For anyone who wants to start an integration project and who has not come across Enterprise Integration Patterns by Hohpe and Woolf – Stop! I would highly recommend reading this book first, or at the very least visit the website:
One of the aspects of this book I really like is the ‘Gregor-grams’, which are symbols representing the particular patterns described, here is an example:
and this is what it says: a document messages is transformed, enriched and sent to a pub-sub channel. You can get these as a Visio template (see website above) and I find this really useful, not only as a source of symbols, but as a recipe book for integration.
Don’t get me wrong, I’m not saying this is the only way to approach integration work: the Gregor-grams are focussed on messaging solutions and don’t cover database, file or screen integration; you are also likely to need other views of the integration, e.g. from a user (actor) perspective or a view of the technology stack.
Gregor-grams do make a great part of the toolkit and if we all use them it will be easier for those inheriting our designs to understand them.

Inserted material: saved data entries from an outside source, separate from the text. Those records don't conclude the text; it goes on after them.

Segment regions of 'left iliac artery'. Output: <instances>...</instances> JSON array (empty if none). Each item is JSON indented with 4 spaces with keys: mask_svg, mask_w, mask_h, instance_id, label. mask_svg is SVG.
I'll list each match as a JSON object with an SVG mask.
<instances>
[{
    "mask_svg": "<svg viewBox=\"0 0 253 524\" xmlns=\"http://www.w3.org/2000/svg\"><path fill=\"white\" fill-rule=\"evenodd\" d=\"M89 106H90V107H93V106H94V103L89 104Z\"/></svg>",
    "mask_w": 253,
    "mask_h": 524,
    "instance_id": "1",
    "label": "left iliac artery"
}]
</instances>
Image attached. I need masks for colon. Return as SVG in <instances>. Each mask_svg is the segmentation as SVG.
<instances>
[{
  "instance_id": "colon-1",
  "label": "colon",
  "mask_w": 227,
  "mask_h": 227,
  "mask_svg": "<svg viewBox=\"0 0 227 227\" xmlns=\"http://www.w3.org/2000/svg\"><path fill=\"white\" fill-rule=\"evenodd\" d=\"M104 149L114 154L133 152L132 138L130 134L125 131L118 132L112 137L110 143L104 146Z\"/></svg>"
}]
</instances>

When considering an integration it is important to be clear about which part is the customer and which is the provider. This is probably fairly obvious in a B2B relationship but may require some thought for internal scenarios. My default position is that the consumer, or customer, should drive the conversations. Consider this high-level scenario:
Fairly typically, A is asking B for some information or to enact a transition. As this may take some time an asynchronous response is required (what is in the response is not important here, it could be some data, the result of a transaction or an error condition). Now it may be tempting to have A initiate the conversation with B when making the request (1) but have B initiate the conversation when providing the response (2). Now this can work well, especially in internal situations but if A and B are in separate organisations, or if B needs to know how to respond to a variety of clients (As), then there is an overhead in that both parties need to build solutions to both act as the initiator and responder in a conversation. I firmly believe that it is simpler to have one party initiate all conversations and the other to only ever respond to requests. Look at the more detailed solution:
Here A initiates all conversations. This has advantages:
- A does not need to open firewall ports to receive responses from B
- A does not need to build an endpoint for B to respond to
- A gets to run things at its own pace
- A does not need to correlate responses from B if using the pattern shown above (it does need to maintain its own state)
- If A is temporarily down B is not impacted (simplifies SLAs)

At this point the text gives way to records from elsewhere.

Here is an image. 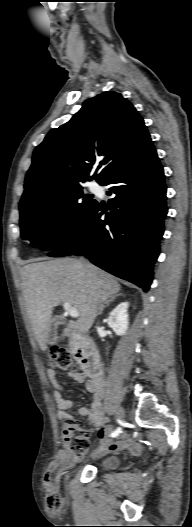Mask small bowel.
I'll return each mask as SVG.
<instances>
[{
    "mask_svg": "<svg viewBox=\"0 0 192 527\" xmlns=\"http://www.w3.org/2000/svg\"><path fill=\"white\" fill-rule=\"evenodd\" d=\"M47 376L50 383L56 388L54 397L57 403V416L61 420H68L73 418L70 409L73 406V401L66 399L62 395L63 386L59 383L56 370L48 369ZM72 381L77 383H84L86 390L93 395L92 402L89 407H82L79 409V414L88 418L89 424L94 429H99V437L102 439V444L99 446L96 454L104 452H116L121 450H128L133 455H138L142 451V446L129 439L126 435H121L117 441H112L106 438L110 428L101 427L106 423L107 419L103 411V398L105 395V382L101 376L91 375L86 372L70 373Z\"/></svg>",
    "mask_w": 192,
    "mask_h": 527,
    "instance_id": "obj_1",
    "label": "small bowel"
}]
</instances>
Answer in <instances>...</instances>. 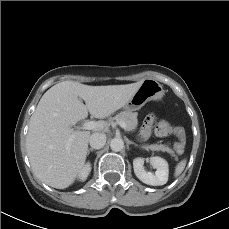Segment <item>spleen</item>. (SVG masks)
I'll use <instances>...</instances> for the list:
<instances>
[{"instance_id":"3e777b00","label":"spleen","mask_w":229,"mask_h":229,"mask_svg":"<svg viewBox=\"0 0 229 229\" xmlns=\"http://www.w3.org/2000/svg\"><path fill=\"white\" fill-rule=\"evenodd\" d=\"M185 166H186V160H182L181 162L177 164V166L175 167V176L176 177L179 176L183 172Z\"/></svg>"}]
</instances>
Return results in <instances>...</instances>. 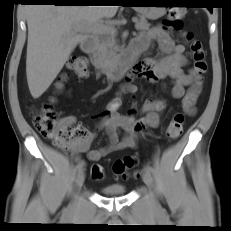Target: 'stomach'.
Listing matches in <instances>:
<instances>
[{
	"instance_id": "1",
	"label": "stomach",
	"mask_w": 231,
	"mask_h": 231,
	"mask_svg": "<svg viewBox=\"0 0 231 231\" xmlns=\"http://www.w3.org/2000/svg\"><path fill=\"white\" fill-rule=\"evenodd\" d=\"M153 5H145V7H136L137 12H139L141 15L149 18V19H156L160 16H162L166 8L165 7H152Z\"/></svg>"
}]
</instances>
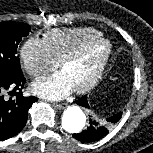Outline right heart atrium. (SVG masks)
Instances as JSON below:
<instances>
[{"label":"right heart atrium","instance_id":"1","mask_svg":"<svg viewBox=\"0 0 153 153\" xmlns=\"http://www.w3.org/2000/svg\"><path fill=\"white\" fill-rule=\"evenodd\" d=\"M20 57L27 74L35 79L45 76L58 65L45 42L37 37H31L23 43Z\"/></svg>","mask_w":153,"mask_h":153}]
</instances>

- A might not need to authenticate B (depending on what is being returned)
Of course there are always exceptions but start with this pattern and then justify changing it based on specific requirements.
The first question to ask about a migration project is do you really want to? Maybe this is a strange question but I don’t think due consideration is given to the benefits of keeping two (or maybe more) solutions with duplicate capabilities.
Migrations broadly come from four sources:
(1) Acquisition: in general the goal of the migration is to move onto systems of either the acquiring or acquired organisation to realise cost-savings
(2) Divesture: sometimes an organisation sells a part of its offering; in this case it is only interested in the migration to remove data and systems it no longer requires
(3) Internal rationalisation of systems with the same motive as (1) but different politics
(4) Moving one system to a new, replacement, system
I don’t address (2) here as there is not an option for keeping more than one system but before undergoing the pain, and expense, of a migration for (1), (3) or (4) consider the benefits of having two:
- I have written about the size of effective groups when it comes to communication. Unless the result of the migration will be a significant reduction in the developers, ops, users, managers, customers, etc. then it becomes harder for the resulting ecosystem to be agile. Keeping two systems, and their surrounding ecosystems could give an organisation two agile components as opposed to a single rather more stodgy one.
- It’s easy to sell one part of the organisation if it is neatly packaged-up around its own system(s)
- The focus of each system can be different, and make use of different skills. For example one system could focus on retaining existing business whilst another can be focussed on acquiring new business.
- Some friendly rivalry between teams can help drive innovation
- Being aware there is another team that could take over the work of a team might help control pay demands but be careful teams don’t become over protective and put-up barriers (e.g. by hiding knowledge)
Also consider that a migration can be a major distraction and there may be other opportunities lost; if the business case is marginal then look for other opportunities before committing resources to a migration.